It’s hot outside….really hot!! Temperatures are continuing to rise as the UK goes through one of the most severe heatwaves in its history. The high temperatures, now into the 30s, is affecting everybody but it’s older people who are most at risk.
Public Health England have now urged people to help older people as much as they can in order to keep them safe and cool. High temperatures put lives at risk, especially the lives of those who suffer from medical conditions. Heat stroke a dehydration just two examples of problems which can arise.
If you have elderly neighbours, friends or loved ones, here are a few ways in-which you can protect them over summer.
1. Keep Checking on them
It only takes a few minutes to make a phone call or to pop round to your neighbour’s/friend’s/family member’s home and check on them. By doing this you could end up saving someone’s life, that’s how serious the health warnings being made are.

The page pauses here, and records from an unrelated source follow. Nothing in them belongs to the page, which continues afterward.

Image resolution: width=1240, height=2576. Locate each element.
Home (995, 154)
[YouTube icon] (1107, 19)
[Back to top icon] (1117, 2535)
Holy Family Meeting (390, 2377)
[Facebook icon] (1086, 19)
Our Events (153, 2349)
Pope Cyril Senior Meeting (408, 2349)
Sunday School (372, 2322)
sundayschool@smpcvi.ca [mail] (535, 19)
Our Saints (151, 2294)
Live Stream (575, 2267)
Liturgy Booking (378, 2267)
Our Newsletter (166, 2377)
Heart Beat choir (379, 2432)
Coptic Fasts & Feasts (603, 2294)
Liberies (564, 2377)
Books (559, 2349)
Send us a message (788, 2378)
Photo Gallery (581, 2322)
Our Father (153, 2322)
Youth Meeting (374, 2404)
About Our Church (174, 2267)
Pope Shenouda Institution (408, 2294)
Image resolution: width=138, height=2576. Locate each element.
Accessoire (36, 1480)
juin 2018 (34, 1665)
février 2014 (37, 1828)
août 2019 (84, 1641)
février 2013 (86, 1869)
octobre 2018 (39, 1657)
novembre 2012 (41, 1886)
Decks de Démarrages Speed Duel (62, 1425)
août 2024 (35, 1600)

Keep checking to see if they’re staying out of direct sunlight during the middle of the day and that they’re aren’t putting their bodies under any unnecessary strain by doing the gardening or cleaning.

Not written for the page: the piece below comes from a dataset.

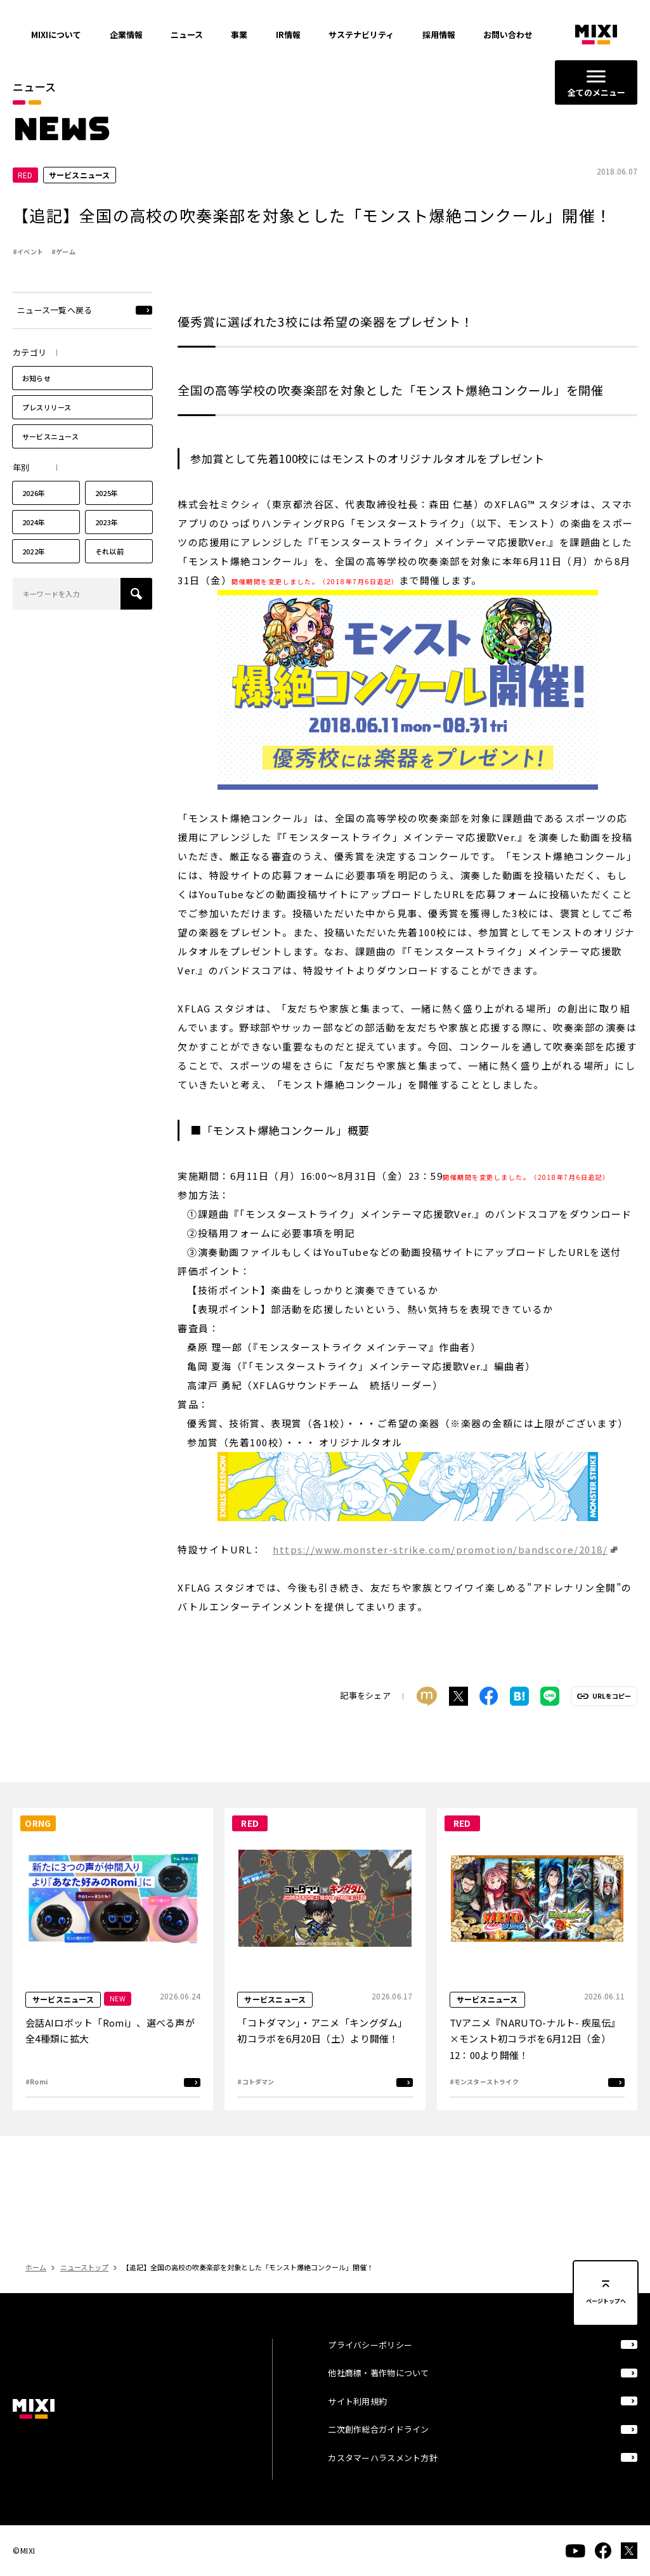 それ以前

If you notice any signs that something isn’t as it should be, or if somebody complains that they’re feeling dizzy, weak, out of breath or really thirsty then it’s best to call for medical help immediately.
2. Help Older People with Daily Activities
It’s important for older people not to put too much strain on their bodies when it’s hot. Within a few short minutes their body will be suffering from the heat and there is a high risk of feeling dizzy and falling over.

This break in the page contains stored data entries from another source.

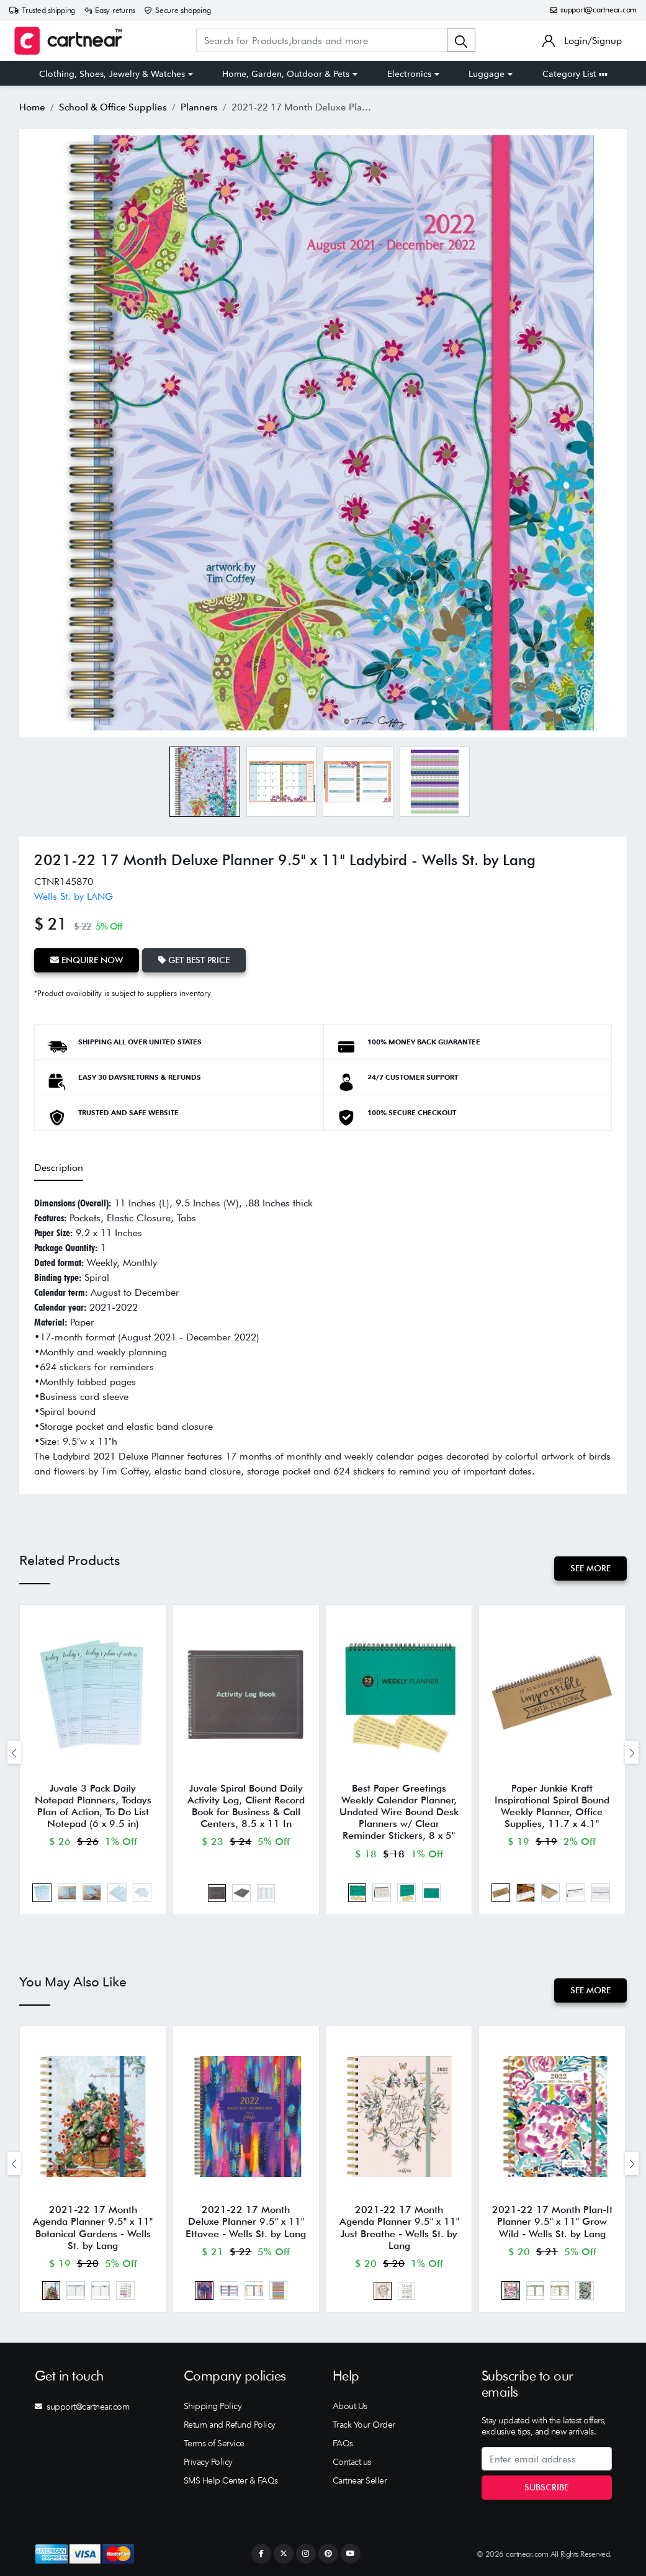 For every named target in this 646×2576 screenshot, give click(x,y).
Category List (575, 73)
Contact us (352, 2461)
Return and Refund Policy (230, 2424)
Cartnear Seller (360, 2480)
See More (590, 1568)
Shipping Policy (213, 2406)
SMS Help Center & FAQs (231, 2480)
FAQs (343, 2443)
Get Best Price (194, 960)
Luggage (487, 73)
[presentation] (14, 1752)
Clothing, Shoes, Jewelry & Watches (112, 73)
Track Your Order (364, 2424)
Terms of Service (214, 2443)
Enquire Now (86, 960)
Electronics (409, 73)
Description (58, 1168)
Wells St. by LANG (73, 896)
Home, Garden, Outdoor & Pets (285, 73)
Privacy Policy (208, 2461)
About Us (350, 2406)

Think about what tasks you could do to help:
- The supermarket shop.
- A lift to the doctors or hairdressers to ensure that they don’t have to use public transport.
- Little things such as putting the bin out and taking it in.
- Cleaning and tidying their home.
3. Keep them Hydrated
We all need to stay hydrated during the heatwave. Make sure that your loved ones have plenty of fluids in their fridge and aren’t choosing fizzy drinks, hot drinks or alcohol over water and fruit juice. The former will only make them thirstier and will not hydrate them.
If the tap water in your area isn’t suitable, perhaps you can pop to the shops and pick up a crate of bottle water instead. If your loved ones need to leave their home then ensure that they take a bottle of water with them.
4. Organise their Home
There are a few things that you can do to ensure that your older friend’s or relative’s home remains nice and cool. Examples include keeping their curtains or blinds closed in rooms which are directly facing the sun and keeping the windows closed during peak time heat – 11am-3pm. Windows can be opened again in the evenings when it cools down a little bit.
Try and locate the coolest room in the house and see if it’s suitable to stay in for a couple of hours. Outside, you could purchase or lend a parasol so that your friends can stay outside without having to be in direct sunlight. Inside, you could lend or buy a fan or two to kelp them keep cool in the living room and bedroom.
5. Let them know you’re there
Perhaps the most important thing that you can do for your elderly neighbour/friend/family member is to let them know that you are here to help them. Ensure that they have your contact details and let them know that you’re happy to help them with anything that they need.
Make the offer for them to come round and enjoy a nice cool drink with you and your family, or perhaps an evening meal so that they don’t have to go through the high temperatures caused by cooking in their kitchen.
One little kind gesture could save lives this summer!